Photo: Franziska Hauser
100 years after the founding of Greater Berlin, we ask authors, artists, scientists, critics and ourselves: How we live in the capital today? How do we get along in it, how does the city get along with us? What makes city dwellers capital city dwellers – what do we contribute to Berlin the capital?
To answer this question, we take Walter Benjamin as a guide: “Every present day is determined by the images that are synchronic with it: each ‘now’ is the now of a particular recognizability. In it, truth is charged to the bursting point with time. […] It is not that what is past casts its light on what is present, or what is present its light on what is past; rather, image is that wherein what has been comes together in a flash with the now to form a constellation.” We want to record this image as a stock-taking, which is the basis for the work on the future.
We address authors of all art forms, we address journalists, sociologists, architects, pedagogues and natural scientists from Moscow, Vienna, Prague, Paris, Los Angeles, New York, Beijing, Taipei, Istanbul, Cairo, London, Rome, Athens … and of course from Berlin. We focus on metropolises relevant to the history of civilization and want to get to know the view of us from their perspective. We are looking for answers to the question: “What is so great about Greater Berlin?”

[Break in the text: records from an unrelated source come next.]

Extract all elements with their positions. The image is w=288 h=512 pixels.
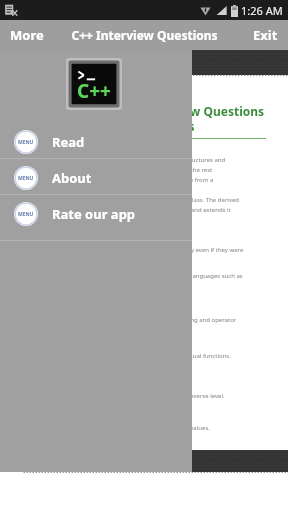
staticText: MENU <box>18 175 34 182</box>
staticText: MENU <box>18 139 34 146</box>
staticText: MENU <box>18 211 34 218</box>
staticText: hides implementation from the rest <box>112 166 213 174</box>
button[interactable]: More <box>0 20 54 50</box>
staticText: Objects behave the right way even if the… <box>112 246 244 254</box>
staticText: C++ Interview Questions and Answers <box>118 103 288 134</box>
button[interactable]: Exit <box>243 20 288 50</box>
staticText: Encapsulation binds data structures and <box>112 156 226 164</box>
staticText: Constructors cannot return values. <box>112 424 210 432</box>
button[interactable]: MENU <box>0 198 192 230</box>
staticText: A virtual table is used for virtual func… <box>112 352 231 360</box>
staticText: C++ <box>77 78 111 104</box>
button[interactable]: MENU <box>0 126 192 158</box>
staticText: Templates are supported in languages suc… <box>112 272 243 280</box>
staticText: Destructors are invoked in reverse level… <box>112 392 225 400</box>
staticText: class derived from another class. The de… <box>112 196 240 204</box>
staticText: class inherits the base class and extend… <box>112 206 231 214</box>
button[interactable]: App icon <box>66 58 122 110</box>
staticText: Exit <box>253 26 278 44</box>
staticText: 1:26 AM <box>241 3 283 18</box>
staticText: C++ Interview Questions <box>71 27 218 43</box>
staticText: Read <box>52 133 85 151</box>
staticText: More <box>10 26 44 44</box>
staticText: with its own attributes. <box>112 216 177 224</box>
staticText: separating interface revenue from a <box>112 176 214 184</box>
button[interactable]: MENU <box>0 162 192 194</box>
staticText: About <box>52 169 92 187</box>
staticText: Rate our app <box>52 205 136 223</box>
staticText: Supports function overloading and operat… <box>112 316 237 324</box>
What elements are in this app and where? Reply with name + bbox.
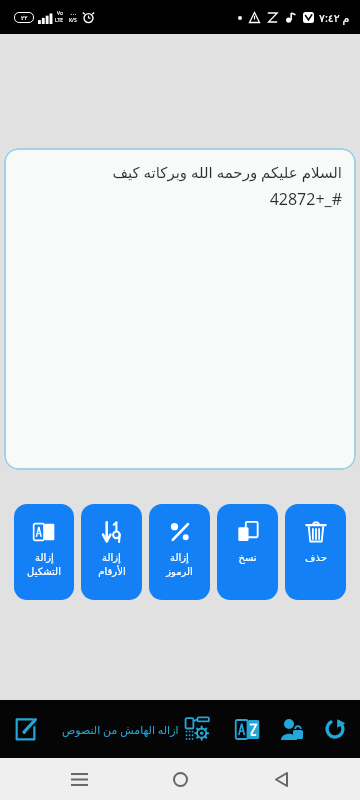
button[interactable]: السلام عليكم ورحمه الله وبركاته كيف	[4, 148, 356, 470]
button[interactable]: Remove diacritics	[14, 504, 74, 600]
button[interactable]: ازاله الهامش من النصوص	[46, 716, 226, 742]
staticText: التشكيل	[27, 566, 61, 578]
button[interactable]: Recent apps	[57, 758, 101, 800]
staticText: ⋯	[70, 10, 76, 17]
button[interactable]: Back	[259, 758, 303, 800]
button[interactable]: Reset	[314, 708, 356, 750]
staticText: السلام عليكم ورحمه الله وبركاته كيف	[112, 162, 342, 182]
staticText: إزالة	[102, 552, 121, 564]
staticText: الأرقام	[98, 566, 126, 578]
staticText: إزالة	[170, 552, 189, 564]
button[interactable]: Remove symbols	[149, 504, 210, 600]
staticText: K/S	[69, 17, 77, 24]
button[interactable]: Remove numbers	[81, 504, 142, 600]
staticText: ٢٢	[21, 14, 28, 21]
staticText: الرموز	[166, 566, 193, 578]
button[interactable]: Privacy	[270, 708, 312, 750]
button[interactable]: Delete	[285, 504, 346, 600]
staticText: Vo	[57, 10, 63, 17]
staticText: ازاله الهامش من النصوص	[62, 722, 179, 737]
button[interactable]: Copy	[217, 504, 278, 600]
button[interactable]: Home	[158, 758, 202, 800]
staticText: م ٧:٤٢	[319, 10, 350, 25]
staticText: 42872+_#	[269, 188, 342, 210]
button[interactable]: Edit text	[4, 708, 46, 750]
staticText: إزالة	[35, 552, 54, 564]
staticText: حذف	[305, 552, 327, 564]
button[interactable]: Translate	[226, 708, 268, 750]
staticText: LTE	[55, 17, 64, 24]
staticText: نسخ	[238, 552, 257, 564]
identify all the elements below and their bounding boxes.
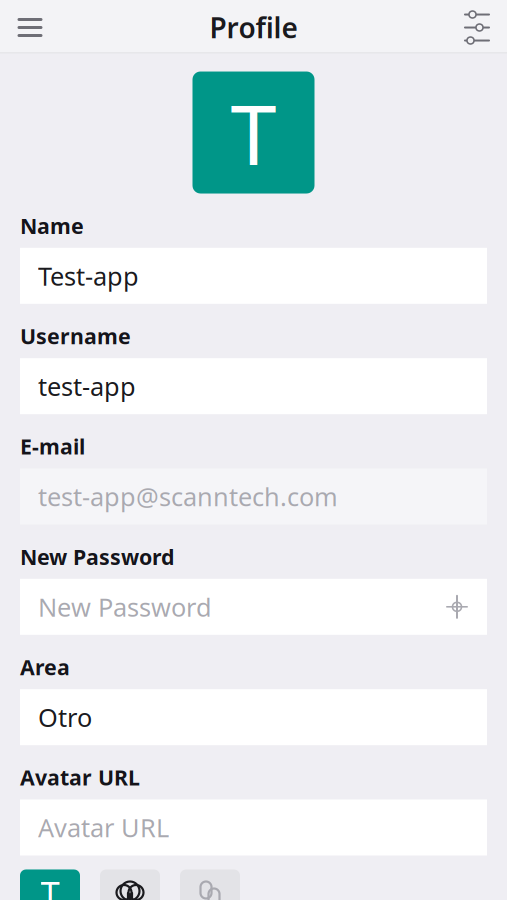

In reference to Benjamin’s “Arcades Project”, MODEL BERLIN wants to give the capital an Arcade. Benjamin’s work, originally conceived as an essay on “Paris, capital of the 19th century”, grew into a brilliant memory store, a lively archive, which, from the sources of literature, reportage and statistics, created the foundations for a new philosophy of history through its cut-up technique, which is based on the form of the collection.
All culture is narrative and Berlin is telling. As the capital of cultural production, it is one of the most attractive in the world; thus, and as a result of recent history, it is also the capital of reflection. This is how we read the image of Berlin.
The eruptions of two world wars, the political dividing of the city, the fall of the wall and the influx of people, ideas, projects, have given Berlin an almost mythical image.
Hardly manageable new structures have been created, and before they become established, the old ones have not disappeared. To escape the glue of superimposition, the already accelerated present accelerates cultural production even more. Maladjusted nuances, gaps, free spaces disappear. We want to pursue them and free them anew in history.
After 1918, Berlin was at a crossroads, with urban development lagging behind social development. It was fragmented and blocked in many cities. The formation of 94 urban and rural communities and villages into 20 metropolitan districts was a prerequisite for the rapidly growing metropolis, which had grown from the Prussian capital to the capital of the Empire and the Weimar Republic. Only the agglomeration of municipalities, districts and villages led to the genesis of a metropolis with enormous synergy effects. Rural population directly met the proletariat, intellectuals and artists, traditions and cultural influences clashed and, fired by the catalyst of technical innovations and social reforms, led to tremendous acceleration in all areas of life.
More than three decades after the fall of the Wall and the osmosis of both halves of the city, in the wake of social development, international crises and waves of migration, Berlin today is once again at a crossroads. Contours slip, borders overlap, the city expands. The image of East Berlin in particular, which until 1990 was characterized by wasteland and undeveloped passages, no longer exists. These wastelands were open spaces that art first reclaimed for itself. The wasteland represents the break in history, it is a place of utopia, a model for projections into the future.
MODEL BERLIN creates a literary and pictorial cartography, an investigation of the state of the city with the means of art: as an exhibition in cooperation with Berlinische Galerie, as a column in Berliner Zeitung, as a series of lectures and as a book in 2021 at Matthes & Seitz.